Amy Holonics, teacher at
Tudor Elementary School
Kindergarten to Sixth Grade
I teach elementary Art to all the students in the school. I also incorporate environmental education in my lessons and many other aspects of the curriculum when applicable. I would coordinate with the 2nd grade teacher, a 6th grade teacher and the gifted education teacher.
First of all my window of my art room is the third most visible window in the school, seen by all the students and parents from the outside, and viewed by all the students because they all come to my room for art. Therefore, it would get a lot of exposure, and here in the far north in the wintertime, everyone would say”"What is that?”"
My window farm would be taken care of by a windowfarming club, which I would start. My neighboring rooms are made up of 6th graders, who are very capable and could learn to run the farm. The 6th graders study the environment and this would fit into their theme of “”There is No Away.”" They do a school wide recycling program and study what goes into the landfill.

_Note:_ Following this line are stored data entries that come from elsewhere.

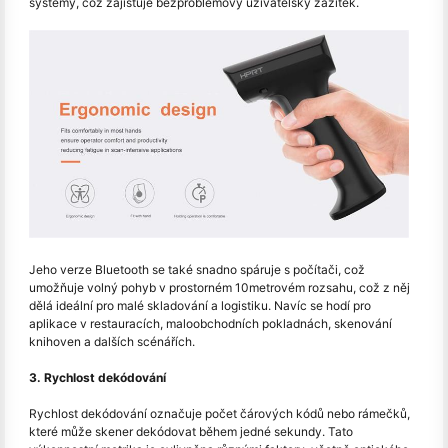
systémy, což zajišťuje bezproblémový uživatelský zážitek.
Jeho verze Bluetooth se také snadno spáruje s počítači, což
umožňuje volný pohyb v prostorném 10metrovém rozsahu, což z něj
dělá ideální pro malé skladování a logistiku. Navíc se hodí pro
aplikace v restauracích, maloobchodních pokladnách, skenování
knihoven a dalších scénářích.
3. Rychlost dekódování
Rychlost dekódování označuje počet čárových kódů nebo rámečků,
které může skener dekódovat během jedné sekundy. Tato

The second grade kids start seedlings every winter, as part of their science curriculum. They would be the ones I would use to start the plants. They have a grow light set up in their classroom and every year they get overgrown by seedlings!
The gifted education teacher is working with the kids on looking at our school lunches and what could be done to encourage healthy eating.
As the art teacher, the windowfarm can be looked at as sculpture with a purpose, and we can be scientific artists and draw the apparatus and draw the growth of the plants.
Overall math science and social study concepts can be woven into this project just by it being on my window, and virtually the whole school would watch it grow because it is in the art room, and it would be everybody’s project.
Students will learn that our food grows from seed.
Students will learn to grow their own food.
Students will learn what hydroponic farming is.
Students will earn about the needs of plants: water, nutrients, light, space.
Students will learn about the physics of gravity and pressure by the water pump system.
Students will eat what they grow.
Students will learn about the carbon cycle, and it’s effects on climate change.
Students will discuss issues concerning food and learn alternatives to shipping greens such as lettuce long distances to Alaska.
Students will use math and science to work on this project.
Students in Alaska need to see ways that we can grow our own food up here in this climate, and windowfarming is a creative solution and a challenge to the way we see our food production and choices.
Students will get to taste new vegetables.
Older students can give tours of the windowfarm to younger students, parents, and community members.
Students will write about the windowfarm in the school newsletter.
Students can enter the windowfarm as an all school project in our science fair.
Students will write about the farm and how the life cycle of the plants work.
Students can begin to learn about the carbon cycle, and why plants are important to our planet especially with issues such as climate change, and will discuss this in small groups and create art related to our windowfarm to put up in the school.
Students will complete a pre and post windowfarm evaluation to see what science knowledge they have learned.